*** Opening of Excerpted data ***

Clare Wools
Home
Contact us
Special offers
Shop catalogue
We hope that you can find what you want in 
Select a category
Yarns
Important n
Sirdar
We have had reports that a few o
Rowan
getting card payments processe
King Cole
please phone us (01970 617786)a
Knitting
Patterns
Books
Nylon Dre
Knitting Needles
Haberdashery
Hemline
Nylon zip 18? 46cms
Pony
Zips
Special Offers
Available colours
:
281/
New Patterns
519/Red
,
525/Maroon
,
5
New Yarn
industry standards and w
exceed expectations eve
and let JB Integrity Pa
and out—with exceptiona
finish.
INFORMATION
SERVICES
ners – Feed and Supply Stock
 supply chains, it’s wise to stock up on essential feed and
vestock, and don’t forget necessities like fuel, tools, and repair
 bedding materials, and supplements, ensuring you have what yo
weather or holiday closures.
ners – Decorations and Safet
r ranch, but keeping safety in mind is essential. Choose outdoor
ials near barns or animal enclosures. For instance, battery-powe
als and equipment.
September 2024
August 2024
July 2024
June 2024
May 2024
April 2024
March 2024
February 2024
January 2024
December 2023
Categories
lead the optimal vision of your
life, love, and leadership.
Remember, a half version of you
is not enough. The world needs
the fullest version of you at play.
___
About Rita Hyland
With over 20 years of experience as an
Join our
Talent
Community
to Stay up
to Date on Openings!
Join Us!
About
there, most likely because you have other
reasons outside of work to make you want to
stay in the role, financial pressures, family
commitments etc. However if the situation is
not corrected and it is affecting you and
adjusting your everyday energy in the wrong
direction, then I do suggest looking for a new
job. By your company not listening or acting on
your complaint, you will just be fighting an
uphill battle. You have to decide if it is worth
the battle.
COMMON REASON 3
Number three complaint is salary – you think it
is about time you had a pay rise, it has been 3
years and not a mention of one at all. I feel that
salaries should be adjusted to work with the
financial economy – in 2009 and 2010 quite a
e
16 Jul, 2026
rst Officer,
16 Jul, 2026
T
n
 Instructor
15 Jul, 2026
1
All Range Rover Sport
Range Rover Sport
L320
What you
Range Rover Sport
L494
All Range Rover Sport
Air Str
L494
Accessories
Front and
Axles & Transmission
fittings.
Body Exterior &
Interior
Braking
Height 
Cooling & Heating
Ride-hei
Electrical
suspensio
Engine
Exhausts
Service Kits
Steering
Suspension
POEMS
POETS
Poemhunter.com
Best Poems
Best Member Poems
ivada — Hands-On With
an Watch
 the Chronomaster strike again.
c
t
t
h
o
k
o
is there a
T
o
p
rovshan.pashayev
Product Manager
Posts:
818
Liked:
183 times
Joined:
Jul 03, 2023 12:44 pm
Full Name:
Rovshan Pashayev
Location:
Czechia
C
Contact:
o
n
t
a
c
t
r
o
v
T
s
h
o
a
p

*** Close of Excerpted data ***

### Assignment:
Your answer should be the lines above from the one containing "r ranch, but" through the one containing "December 2023", copied exactly and with both ends kept.

### Solution for this task:
r ranch, but keeping safety in mind is essential. Choose outdoor
ials near barns or animal enclosures. For instance, battery-powe
als and equipment.
September 2024
August 2024
July 2024
June 2024
May 2024
April 2024
March 2024
February 2024
January 2024
December 2023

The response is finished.